Moi aussi, Platon, j’avais hâte de te voir. Je ne suis pas restée longtemps chez Kalliklès ; j’ai refusé même de partager son repas ; je pourrais presque dire que je me suis enfuie. Plus j’approchais du Jardin, plus je marchais vite. Arrivée près des tombeaux, sitôt que j’ai aperçu les premiers arbres, je ne sais quel aiguillon m’a piquée, mais j’ai eu une envie folle de courir ; et j’ai couru comme je courais autrefois, quand j’étais petite fille et que tu me grondais, maître, parce que j’avais déchiré ma robe aux ronces du taillis. Ma joie était grande de penser que bientôt j’allais te revoir et t’embrasser sur les deux joues et sur le front, ainsi qu’on embrasse son père. Au détour de la première allée, je t’ai aperçu, avec Antisthénès, sous le platane ; j’ai couru plus vite encore et me voici près de vous, toute joyeuse.
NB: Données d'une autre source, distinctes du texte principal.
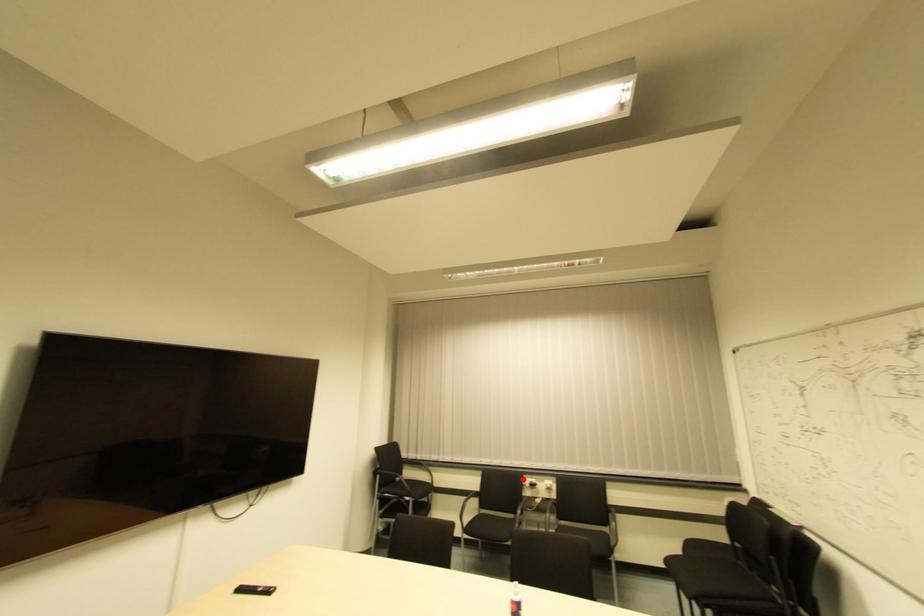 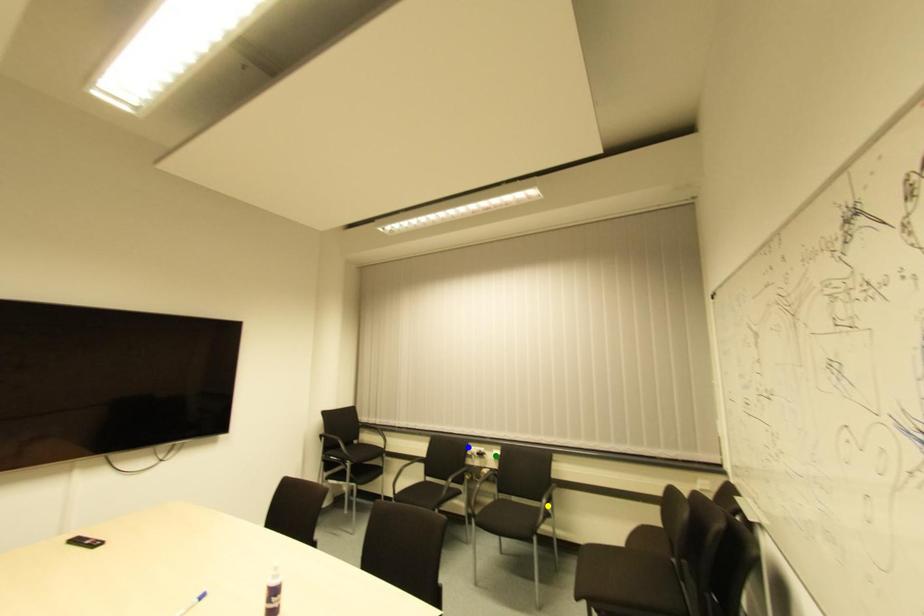 Question: I am providing you with two images of the same scene from different viewpoints. A red point is marked on the first image. You are given multiple points on the second image. Which point in image 2 is actually the same real-world point as the red point in image 1?

Choices:
 (A) yellow point
 (B) green point
 (C) blue point

Answer: (C) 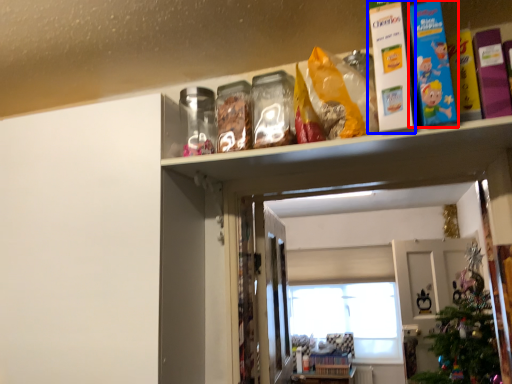 Question: Which point is further to the camera, book (highlighted by a red box) or book (highlighted by a blue box)?

Choices:
 (A) book
 (B) book

Answer: (B) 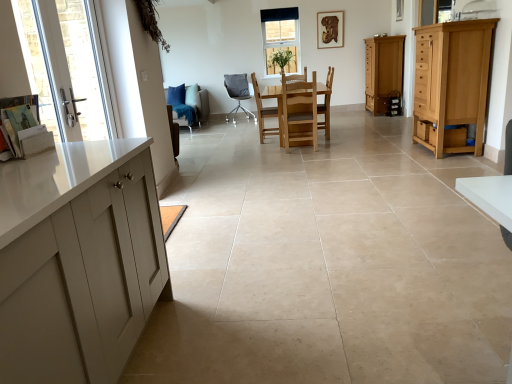 Question: Can you confirm if suede-like beige chair at left, which ranks as the 1th chair in left-to-right order, is thinner than matte gray chair at center, positioned as the second chair in left-to-right order?

Choices:
 (A) no
 (B) yes

Answer: (A)

Question: Is suede-like beige chair at left, which ranks as the 1th chair in left-to-right order, closer to camera compared to matte gray chair at center, positioned as the second chair in left-to-right order?

Choices:
 (A) yes
 (B) no

Answer: (A)

Question: From the image's perspective, is suede-like beige chair at left, the fifth chair positioned from the right, located above matte gray chair at center, positioned as the second chair in left-to-right order?

Choices:
 (A) yes
 (B) no

Answer: (B)

Question: Does suede-like beige chair at left, the fifth chair positioned from the right, have a greater height compared to matte gray chair at center, which is counted as the fourth chair, starting from the right?

Choices:
 (A) yes
 (B) no

Answer: (B)

Question: Can you confirm if suede-like beige chair at left, which ranks as the 1th chair in left-to-right order, is smaller than matte gray chair at center, positioned as the second chair in left-to-right order?

Choices:
 (A) no
 (B) yes

Answer: (A)

Question: From a real-world perspective, is suede-like beige chair at left, which ranks as the 1th chair in left-to-right order, under matte gray chair at center, positioned as the second chair in left-to-right order?

Choices:
 (A) yes
 (B) no

Answer: (A)

Question: Is light brown wood cabinet at right, arranged as the 2th cabinetry when viewed from the back, behind light brown wooden chair at center, acting as the fourth chair starting from the left?

Choices:
 (A) yes
 (B) no

Answer: (B)

Question: Is light brown wooden chair at center, placed as the 2th chair when sorted from right to left, surrounded by light brown wood cabinet at right, arranged as the 2th cabinetry when viewed from the back?

Choices:
 (A) yes
 (B) no

Answer: (B)

Question: Considering the relative sizes of light brown wood cabinet at right, arranged as the 2th cabinetry when viewed from the back, and light brown wooden chair at center, placed as the 2th chair when sorted from right to left, in the image provided, is light brown wood cabinet at right, arranged as the 2th cabinetry when viewed from the back, smaller than light brown wooden chair at center, placed as the 2th chair when sorted from right to left,?

Choices:
 (A) yes
 (B) no

Answer: (A)

Question: Is light brown wood cabinet at right, arranged as the 2th cabinetry when viewed from the back, with light brown wooden chair at center, placed as the 2th chair when sorted from right to left?

Choices:
 (A) yes
 (B) no

Answer: (B)

Question: Is light brown wood cabinet at right, the 1th cabinetry when ordered from front to back, not close to light brown wooden chair at center, acting as the fourth chair starting from the left?

Choices:
 (A) no
 (B) yes

Answer: (B)

Question: Can you confirm if light brown wood cabinet at right, the 1th cabinetry when ordered from front to back, is bigger than light brown wooden chair at center, placed as the 2th chair when sorted from right to left?

Choices:
 (A) no
 (B) yes

Answer: (A)

Question: Would you say wooden drawer at lower right, the 2th drawer when ordered from back to front, contains matte wooden cabinet at right, the 1th cabinetry in the back-to-front sequence?

Choices:
 (A) yes
 (B) no

Answer: (B) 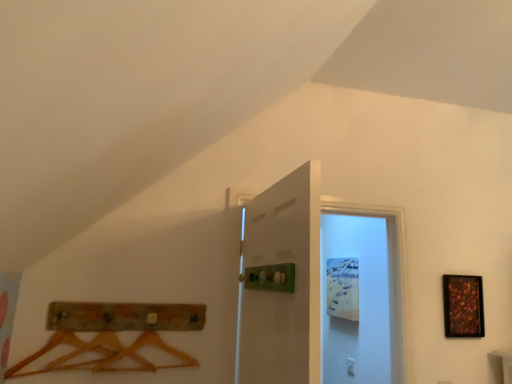 Question: From a real-world perspective, is white matte door at center, arranged as the second door when viewed from the front, physically below white matte door at center, positioned as the 2th door in back-to-front order?

Choices:
 (A) no
 (B) yes

Answer: (A)

Question: Does white matte door at center, which is the first door from back to front, have a greater width compared to white matte door at center, the 1th door from the front?

Choices:
 (A) no
 (B) yes

Answer: (B)

Question: Can you see white matte door at center, arranged as the second door when viewed from the front, touching white matte door at center, the 1th door from the front?

Choices:
 (A) no
 (B) yes

Answer: (A)

Question: Would you say white matte door at center, positioned as the 2th door in back-to-front order, is part of white matte door at center, which is the first door from back to front,'s contents?

Choices:
 (A) no
 (B) yes

Answer: (A)

Question: Considering the relative positions of white matte door at center, the 1th door from the front, and white matte door at center, arranged as the second door when viewed from the front, in the image provided, is white matte door at center, the 1th door from the front, to the left or to the right of white matte door at center, arranged as the second door when viewed from the front,?

Choices:
 (A) right
 (B) left

Answer: (B)

Question: Is white matte door at center, the 1th door from the front, spatially inside white matte door at center, arranged as the second door when viewed from the front, or outside of it?

Choices:
 (A) outside
 (B) inside

Answer: (A)

Question: Is white matte door at center, positioned as the 2th door in back-to-front order, bigger or smaller than white matte door at center, which is the first door from back to front?

Choices:
 (A) small
 (B) big

Answer: (A)

Question: From their relative heights in the image, would you say white matte door at center, the 1th door from the front, is taller or shorter than white matte door at center, which is the first door from back to front?

Choices:
 (A) tall
 (B) short

Answer: (B)

Question: Looking at their shapes, would you say white matte door at center, the 1th door from the front, is wider or thinner than shiny metallic picture frame at right?

Choices:
 (A) thin
 (B) wide

Answer: (B)

Question: Is white matte door at center, the 1th door from the front, bigger or smaller than shiny metallic picture frame at right?

Choices:
 (A) small
 (B) big

Answer: (B)

Question: Is white matte door at center, the 1th door from the front, taller or shorter than shiny metallic picture frame at right?

Choices:
 (A) tall
 (B) short

Answer: (A)

Question: From the image's perspective, is white matte door at center, the 1th door from the front, positioned above or below shiny metallic picture frame at right?

Choices:
 (A) above
 (B) below

Answer: (A)

Question: Looking at their shapes, would you say white matte door at center, which is the first door from back to front, is wider or thinner than shiny metallic picture frame at right?

Choices:
 (A) thin
 (B) wide

Answer: (B)

Question: Considering the positions of white matte door at center, which is the first door from back to front, and shiny metallic picture frame at right in the image, is white matte door at center, which is the first door from back to front, taller or shorter than shiny metallic picture frame at right?

Choices:
 (A) tall
 (B) short

Answer: (A) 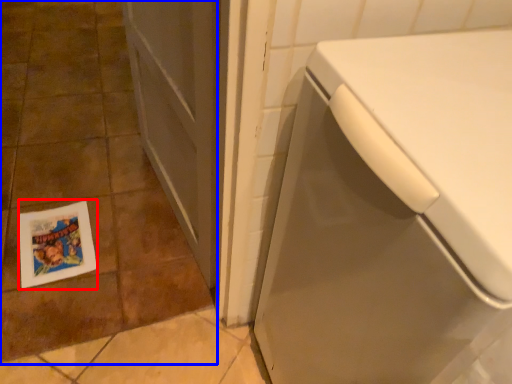 Question: Which object appears farthest to the camera in this image, flyer (highlighted by a red box) or ceramic tile (highlighted by a blue box)?

Choices:
 (A) flyer
 (B) ceramic tile

Answer: (A)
Es-tu encore fâché contre Aréta, Platon ? Il me semble que le sourire revient se poser sur tes lèvres.

PLATON

Ma mauvaise humeur s’est enfuie, chassée par ta bonne grâce et ta gaieté, fille d’Aristippos.

ARÉTA

Je ris, maître, tant je suis heureuse de tes paroles. Voudrais-tu me rendre plus heureuse encore ?

PLATON

Par Zeus-Père, ce serait mon désir le plus cher, Aréta, toi que Kalliklès appelle, à juste titre, la vivante image d’Athéna, vierge protectrice de la cité ! Comment ne marquerai-je pas d’un caillou blanc le jour où tu es venue, apportant au milieu de nos visages moroses l’éclat de ta jeunesse, de ta beauté, de ta joie ?

ARÉTA

Maître, rappelle, je te prie, tes souvenirs. Autrefois, il y a quatre ans environ, – je n’étais déjà plus une petite fille, – tu m’as autorisée à me mêler à la troupe de tes disciples pour discuter avec eux, sous ta direction, les grands problèmes de la philosophie. Parfois Kalliklès venait nous rejoindre sous le portique, avec mon père, avec d’autres encore, les plus illustres d’entre les Athéniens, que l’éclat de ton enseignement avait attirés. J’étais assise à ta droite. À tour de rôle, tes amis, Platon, m’interrogeaient, et je m’appliquais pour eux, à distinguer le Bien du Mal, le Vrai du Faux, le Juste de l’Injuste. Mon bavardage semblait les amuser. Puis la discussion commençait – il vaudrait mieux dire la dispute – entre Kalliklès et moi. Ses discours avaient le don de m’irriter ; je le réfutais avec colère. Ces années, belles entre toutes, se sont enfuies, maître ; je ne les retrouverai plus. Comme j’étais fière du rôle que tu me permettais de jouer dans l’École ! Quand, par hasard, une de mes réponses embarrassait l’esprit subtil du sophiste, tu tournais vers moi ton noble visage, et tandis que, distraitement, ta main droite caressait mes cheveux échappés du réseau, tu disais : Aujourd’hui encore, ma fille Aréta a vaincu Kalliklès. Aréta était heureuse, orgueilleuse aussi un peu, d’être louée par Platon ! Ne voudras-tu pas, maître, me faire encore cette joie de m’appeler ta fille ?

PLATON

Celle-là et bien d’autres encore, Aréta, si j’en étais capable. Qui ne serait fier de t’appeler sa fille ! Mais ne me diras-tu pas d’où te vient ce désir ?

ARÉTA

C’est que je t’aime, Platon, comme si tu étais mon père.

PLATON

Eh bien ! je serai ton père, Aréta. Écoute : tu n’ignores pas, sans doute, qu’un père a le droit de s’enquérir de tout ce que fait sa fille, tu sais aussi qu’une fille obéissante répond à toutes les questions de son père. Si je t’interroge me répondras-tu ?

ARÉTA

Interroge, Platon, ta fille te répondra.

PLATON

Hier, Kalliklès, Antisthénès et moi, je ne parle pas des étrangers, nous avons, sans toi, célébré la première journée du Mystère. Nous étions inquiets, mon enfant, de ne pas te voir près de nous. Je sais maintenant que tu as regretté de ne pas venir, je ne sais toujours pas pourquoi tu n’es pas venue.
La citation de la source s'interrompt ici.